> **Goal of the exercise**: Some entries follow. Reproduce exactly the lines starting at the one with "20 Pictures" and stopping after the one with "consistent water supply for your workers and".

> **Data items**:
__________________________________________________
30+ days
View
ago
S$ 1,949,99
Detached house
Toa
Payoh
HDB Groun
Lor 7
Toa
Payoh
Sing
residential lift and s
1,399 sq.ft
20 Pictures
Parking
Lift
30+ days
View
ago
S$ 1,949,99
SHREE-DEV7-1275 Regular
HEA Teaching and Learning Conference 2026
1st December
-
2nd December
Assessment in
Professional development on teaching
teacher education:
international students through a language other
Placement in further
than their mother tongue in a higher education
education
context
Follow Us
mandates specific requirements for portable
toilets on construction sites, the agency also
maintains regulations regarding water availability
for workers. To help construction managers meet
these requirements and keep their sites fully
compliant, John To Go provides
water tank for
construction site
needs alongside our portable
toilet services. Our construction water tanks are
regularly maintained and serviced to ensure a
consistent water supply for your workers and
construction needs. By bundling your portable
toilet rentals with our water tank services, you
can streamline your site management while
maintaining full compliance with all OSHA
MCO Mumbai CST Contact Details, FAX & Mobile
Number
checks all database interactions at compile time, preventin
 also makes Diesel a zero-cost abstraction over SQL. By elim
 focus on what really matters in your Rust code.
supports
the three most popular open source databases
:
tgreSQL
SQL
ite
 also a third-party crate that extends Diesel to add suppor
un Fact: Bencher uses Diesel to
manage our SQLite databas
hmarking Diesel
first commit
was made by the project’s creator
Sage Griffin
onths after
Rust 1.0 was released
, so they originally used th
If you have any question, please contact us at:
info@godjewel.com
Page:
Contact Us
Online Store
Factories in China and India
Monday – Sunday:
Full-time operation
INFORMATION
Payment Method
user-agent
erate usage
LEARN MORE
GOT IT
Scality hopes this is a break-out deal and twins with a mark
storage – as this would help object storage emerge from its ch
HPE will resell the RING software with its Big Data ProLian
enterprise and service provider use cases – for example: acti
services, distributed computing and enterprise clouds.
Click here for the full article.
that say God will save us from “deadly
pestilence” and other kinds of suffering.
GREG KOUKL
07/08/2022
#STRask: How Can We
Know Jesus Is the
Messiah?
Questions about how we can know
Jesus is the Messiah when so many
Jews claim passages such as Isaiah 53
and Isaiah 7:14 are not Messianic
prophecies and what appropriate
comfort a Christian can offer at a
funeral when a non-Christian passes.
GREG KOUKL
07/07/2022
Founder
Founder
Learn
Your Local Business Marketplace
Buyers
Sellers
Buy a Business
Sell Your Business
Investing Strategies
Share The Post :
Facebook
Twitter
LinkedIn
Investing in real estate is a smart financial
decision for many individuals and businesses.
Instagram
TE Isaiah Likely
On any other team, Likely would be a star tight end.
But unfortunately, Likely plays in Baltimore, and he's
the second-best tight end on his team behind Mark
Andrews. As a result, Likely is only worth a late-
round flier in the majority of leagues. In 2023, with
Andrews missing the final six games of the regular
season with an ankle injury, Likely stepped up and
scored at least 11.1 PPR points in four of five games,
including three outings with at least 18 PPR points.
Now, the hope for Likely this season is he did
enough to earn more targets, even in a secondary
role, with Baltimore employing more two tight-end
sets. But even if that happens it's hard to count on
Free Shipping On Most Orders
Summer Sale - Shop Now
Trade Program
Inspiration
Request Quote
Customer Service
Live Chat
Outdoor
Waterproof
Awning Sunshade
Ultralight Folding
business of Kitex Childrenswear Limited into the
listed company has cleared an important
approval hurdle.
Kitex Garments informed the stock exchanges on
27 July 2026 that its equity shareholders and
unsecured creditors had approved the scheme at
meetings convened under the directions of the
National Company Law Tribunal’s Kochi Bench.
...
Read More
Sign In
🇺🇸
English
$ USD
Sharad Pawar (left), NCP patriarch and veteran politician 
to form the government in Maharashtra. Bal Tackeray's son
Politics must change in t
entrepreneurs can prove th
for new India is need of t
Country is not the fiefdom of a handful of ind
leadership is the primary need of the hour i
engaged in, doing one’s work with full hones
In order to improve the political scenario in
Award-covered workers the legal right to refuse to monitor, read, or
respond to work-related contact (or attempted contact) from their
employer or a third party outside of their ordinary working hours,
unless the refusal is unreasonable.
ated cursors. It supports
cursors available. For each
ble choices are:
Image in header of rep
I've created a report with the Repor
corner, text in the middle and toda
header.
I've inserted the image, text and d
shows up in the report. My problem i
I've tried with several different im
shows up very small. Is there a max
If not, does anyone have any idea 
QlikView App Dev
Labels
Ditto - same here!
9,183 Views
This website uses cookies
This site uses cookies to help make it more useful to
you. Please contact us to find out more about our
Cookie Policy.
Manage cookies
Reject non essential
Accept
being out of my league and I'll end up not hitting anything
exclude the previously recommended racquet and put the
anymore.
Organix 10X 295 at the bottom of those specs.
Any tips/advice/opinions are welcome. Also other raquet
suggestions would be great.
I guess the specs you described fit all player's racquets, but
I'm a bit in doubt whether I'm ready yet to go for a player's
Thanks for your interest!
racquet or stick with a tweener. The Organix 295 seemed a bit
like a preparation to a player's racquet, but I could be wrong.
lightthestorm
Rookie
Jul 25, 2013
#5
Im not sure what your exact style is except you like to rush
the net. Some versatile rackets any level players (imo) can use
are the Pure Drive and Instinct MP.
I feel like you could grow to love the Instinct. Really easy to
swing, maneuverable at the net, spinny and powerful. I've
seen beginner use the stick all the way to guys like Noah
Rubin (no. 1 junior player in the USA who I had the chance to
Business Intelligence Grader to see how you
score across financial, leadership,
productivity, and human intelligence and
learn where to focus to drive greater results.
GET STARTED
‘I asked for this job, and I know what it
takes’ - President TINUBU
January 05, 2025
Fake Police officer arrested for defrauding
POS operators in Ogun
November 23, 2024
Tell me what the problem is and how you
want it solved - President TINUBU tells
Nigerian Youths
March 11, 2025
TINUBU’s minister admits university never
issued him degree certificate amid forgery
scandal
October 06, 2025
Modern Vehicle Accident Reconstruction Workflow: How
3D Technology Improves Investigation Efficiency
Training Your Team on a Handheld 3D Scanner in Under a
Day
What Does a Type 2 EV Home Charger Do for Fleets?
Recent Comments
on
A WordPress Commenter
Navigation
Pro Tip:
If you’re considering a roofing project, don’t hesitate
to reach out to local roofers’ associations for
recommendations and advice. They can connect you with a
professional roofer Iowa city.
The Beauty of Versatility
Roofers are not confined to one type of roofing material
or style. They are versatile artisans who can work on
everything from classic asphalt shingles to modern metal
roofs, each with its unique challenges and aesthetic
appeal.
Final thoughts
__________________________________________________
> **Solution to the problem**:
20 Pictures
Parking
Lift
30+ days
View
ago
S$ 1,949,99
SHREE-DEV7-1275 Regular
HEA Teaching and Learning Conference 2026
1st December
-
2nd December
Assessment in
Professional development on teaching
teacher education:
international students through a language other
Placement in further
than their mother tongue in a higher education
education
context
Follow Us
mandates specific requirements for portable
toilets on construction sites, the agency also
maintains regulations regarding water availability
for workers. To help construction managers meet
these requirements and keep their sites fully
compliant, John To Go provides
water tank for
construction site
needs alongside our portable
toilet services. Our construction water tanks are
regularly maintained and serviced to ensure a
consistent water supply for your workers and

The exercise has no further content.